Basically the problems with rolling your authentication are a microcosm of the problems with rolling your own crypto, but not as severe. Don't get me wrong - a compromised system is a compromised system. But rolling your own authentication doesn't have quite the same level of difficulty as rolling your own crypto library, of which there are certain levels:

  1. Using cryptographic libraries - probably fine, given you know a few key points.
  2. Choosing your encryption algorithm - check that it's not already broken; once someone has a reliable crack for an encryption scheme, the whole thing is generally dead in the water. It's like being a little dead or a little pregnant - there's really no such thing.
  3. Implementing an encryption library or algorithm - you really have to know your stuff to write a safe, performant encryption library. There are a few layers involved in this level, but they're all subject to the same sensitivities:
    1. Wrappers around well-known libraries which are often implemented in low level languages
    2. Native (to the language you're using) implementations of well-known encryption algorithms and libraries to use them, and
    3. Mixed language implementations, often in a target language and assembly for performance and reliability. Apparently, compilers, smart little devils that they are, will change their assembler output, often for good reasons like optimization. However, that means that the resulting assembly code is unpredictable - and possibly insecure, as noted crypto researcher DJ Bernstein notes here. And no, DJ Bernstein does not drop phat beats, but his crypto is 🔥🔥🔥
  4. Designing an encryption algorithm - probably just apply, be accepted into, and enroll in a PhD program in cryptography to get started on this one, so probably not super approachable for most people

Rolling your own authentication, on the other hand, mostly just sits at level 1 on the above tier, if that. A few things to keep in mind:

  1. Never store plaintext passwords
  2. Don't pick broken encryption algorithms - better yet, don't get to the point where you're picking algorithms at all, use a peer reviewed community standard
  3. Know what a salt is for: randomizing password input before hashing it to defend against dictionary and rainbow-table attacks
  4. Be familiar with the idea of timing attacks - fun fact, the Meltdown and Spectre Attacks are timing attacks
  5. Know when you're in over your head - for me, that's anything over level 0.5 in the previous list.

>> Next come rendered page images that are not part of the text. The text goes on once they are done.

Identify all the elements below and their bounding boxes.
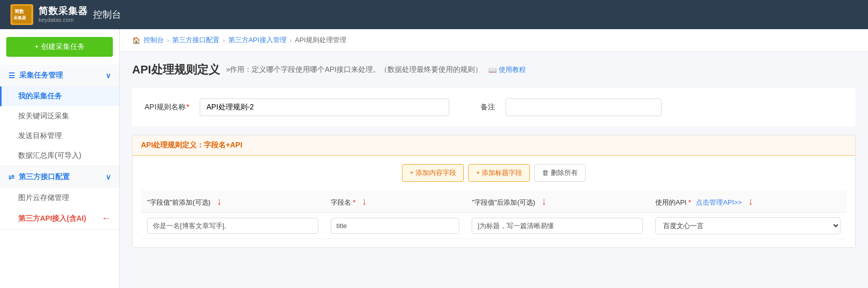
logo: 简数 采集器 简数采集器 keydatas.com (10, 4, 88, 25)
sidebar-section-header-collection[interactable]: ☰ 采集任务管理 ∨ (0, 65, 119, 86)
create-task-button[interactable]: + 创建采集任务 (6, 37, 113, 57)
main-content: 🏠 控制台 › 第三方接口配置 › 第三方API接入管理 › API规则处理管理… (120, 29, 868, 288)
table-row: 百度文心一言 ChatGPT 其他 (141, 213, 847, 239)
form-row-name: API规则名称* 备注 (145, 98, 843, 116)
arrow-post: ↓ (541, 195, 547, 207)
book-icon: 📖 (488, 66, 497, 74)
help-link[interactable]: 📖 使用教程 (488, 65, 526, 74)
breadcrumb-third-party[interactable]: 第三方接口配置 (172, 35, 219, 45)
th-post: "字段值"后添加(可选) ↓ (465, 190, 649, 213)
swap-icon: ⇄ (8, 173, 15, 181)
th-api: 使用的API * 点击管理API>> ↓ (649, 190, 847, 213)
rule-box-header: API处理规则定义：字段名+API (133, 135, 855, 156)
sidebar-item-data-warehouse[interactable]: 数据汇总库(可导入) (0, 146, 119, 166)
breadcrumb-sep-1: › (167, 36, 169, 44)
list-icon: ☰ (8, 71, 15, 80)
add-content-field-button[interactable]: + 添加内容字段 (402, 164, 464, 182)
form-remark-label: 备注 (481, 103, 495, 112)
rule-table: "字段值"前添加(可选) ↓ 字段名 * ↓ " (141, 190, 847, 239)
chevron-icon-collection: ∨ (106, 71, 111, 80)
sidebar-item-send-target[interactable]: 发送目标管理 (0, 126, 119, 146)
form-name-input[interactable] (200, 98, 449, 116)
arrow-name: ↓ (361, 195, 367, 207)
td-api: 百度文心一言 ChatGPT 其他 (649, 213, 847, 239)
breadcrumb-home[interactable]: 控制台 (144, 35, 164, 45)
form-name-label: API规则名称* (145, 103, 189, 112)
logo-name: 简数采集器 (38, 6, 88, 17)
sidebar-section-collection: ☰ 采集任务管理 ∨ 我的采集任务 按关键词泛采集 发送目标管理 数据汇总库(可… (0, 65, 119, 166)
rule-box-body: + 添加内容字段 + 添加标题字段 🗑 删除所有 "字段值"前添加(可选) ↓ (133, 156, 855, 247)
breadcrumb-current: API规则处理管理 (295, 35, 346, 45)
table-header-row: "字段值"前添加(可选) ↓ 字段名 * ↓ " (141, 190, 847, 213)
sidebar: + 创建采集任务 ☰ 采集任务管理 ∨ 我的采集任务 按关键词泛采集 发送目标管… (0, 29, 120, 288)
chevron-icon-third-party: ∨ (106, 173, 111, 181)
logo-sub: keydatas.com (38, 17, 88, 23)
sidebar-arrow-indicator: ← (101, 213, 111, 224)
page-subtitle: »作用：定义哪个字段使用哪个API接口来处理。（数据处理最终要使用的规则） (226, 65, 482, 74)
sidebar-section-label-third-party: 第三方接口配置 (19, 172, 70, 182)
breadcrumb: 🏠 控制台 › 第三方接口配置 › 第三方API接入管理 › API规则处理管理 (120, 29, 868, 52)
home-icon: 🏠 (132, 36, 140, 44)
add-title-field-button[interactable]: + 添加标题字段 (468, 164, 530, 182)
pre-value-input[interactable] (147, 218, 318, 234)
arrow-pre: ↓ (217, 195, 222, 207)
th-pre: "字段值"前添加(可选) ↓ (141, 190, 325, 213)
td-pre (141, 213, 325, 239)
sidebar-item-my-tasks[interactable]: 我的采集任务 (0, 86, 119, 106)
arrow-api: ↓ (748, 195, 753, 207)
delete-all-button[interactable]: 🗑 删除所有 (534, 164, 586, 182)
sidebar-item-third-party-api[interactable]: 第三方API接入(含AI) ← (0, 208, 119, 229)
th-name: 字段名 * ↓ (325, 190, 465, 213)
td-post (465, 213, 649, 239)
svg-text:采集器: 采集器 (14, 16, 27, 20)
form-section: API规则名称* 备注 (132, 88, 856, 127)
logo-icon: 简数 采集器 (10, 4, 33, 25)
page-title: API处理规则定义 (132, 62, 220, 78)
breadcrumb-sep-3: › (290, 36, 292, 44)
form-remark-input[interactable] (506, 98, 662, 116)
buttons-row: + 添加内容字段 + 添加标题字段 🗑 删除所有 (141, 164, 847, 182)
sidebar-section-label-collection: 采集任务管理 (19, 71, 63, 80)
breadcrumb-sep-2: › (223, 36, 225, 44)
page-title-row: API处理规则定义 »作用：定义哪个字段使用哪个API接口来处理。（数据处理最终… (132, 62, 856, 78)
sidebar-item-keyword-collection[interactable]: 按关键词泛采集 (0, 106, 119, 126)
svg-text:简数: 简数 (15, 9, 24, 14)
td-name (325, 213, 465, 239)
api-select[interactable]: 百度文心一言 ChatGPT 其他 (655, 217, 840, 234)
manage-api-link[interactable]: 点击管理API>> (696, 198, 742, 206)
field-name-input[interactable] (331, 218, 459, 234)
sidebar-item-image-storage[interactable]: 图片云存储管理 (0, 188, 119, 208)
page-content: API处理规则定义 »作用：定义哪个字段使用哪个API接口来处理。（数据处理最终… (120, 52, 868, 258)
post-value-input[interactable] (472, 218, 643, 234)
sidebar-section-header-third-party[interactable]: ⇄ 第三方接口配置 ∨ (0, 166, 119, 188)
rule-definition-box: API处理规则定义：字段名+API + 添加内容字段 + 添加标题字段 🗑 删除… (132, 135, 856, 248)
breadcrumb-api-manage[interactable]: 第三方API接入管理 (228, 35, 287, 45)
sidebar-section-third-party: ⇄ 第三方接口配置 ∨ 图片云存储管理 第三方API接入(含AI) ← (0, 166, 119, 230)
header: 简数 采集器 简数采集器 keydatas.com 控制台 (0, 0, 868, 29)
header-title: 控制台 (93, 8, 121, 21)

Clearly, I'm not terribly confident, but that's because I shouldn't be.

About that API...

Now, where was I? Ah yes, writing an API with token authentication. That's where I started and I ended up somewhere in between Just Enough Crypto for the Web and deciding to implement my own crypto library...someday. Maybe. Put it on the list of things to do, anyway.

But what I wanted to do was write a simple API. So what options did I have?

  1. Roll my own authentication using bcrypt
  2. Use Devise, but with a sprinkle of customization
  3. Use a Devise-based derivative like simple_token_authentication or devise_token_auth

Since I don't trust myself with security, I ruled out #1. I'm not against becoming proficient enough someday, but today's another day to find me shying away (🎶)...that is, I'm not ready to commit to taking that path yet.

Besides security, however, there was an additional consideration. Solutions 2 and 3 are based off of Jose Valim's 2nd example, wherein you supply both an API key and the user's email address, which is mildly distasteful to me. Distasteful enough to get me moderately over my distrust of my own security chops.

The reason Jose Valim recommends that the client supply a user email and a token to the server is to prevent timing attacks - slight differences in execution time that would result in measurable differences when comparing, for example, a completely wrong password to one that is partially correct:

# Given a password:
"ABCDE"
# And an attempted password:
"12345"
# In most languages, a string comparison would compare the first characters
# first and then halt execution:
"A" == "1" # False
# And then return false right away, essentially. The only problem, from a
# security standpoint, is that it takes less time to do that than to compare two
# almost-identical strings:
# Given passwords "ABCDE" and "ABCD5"
"A" == "A" # True
"B" == "B" # True
"C" == "C" # True
"D" == "D" # True
"E" == "5" # False
# The latter example takes roughly 5 times as long as the first example - good
# evidence that the password the attacker supplied was almost right!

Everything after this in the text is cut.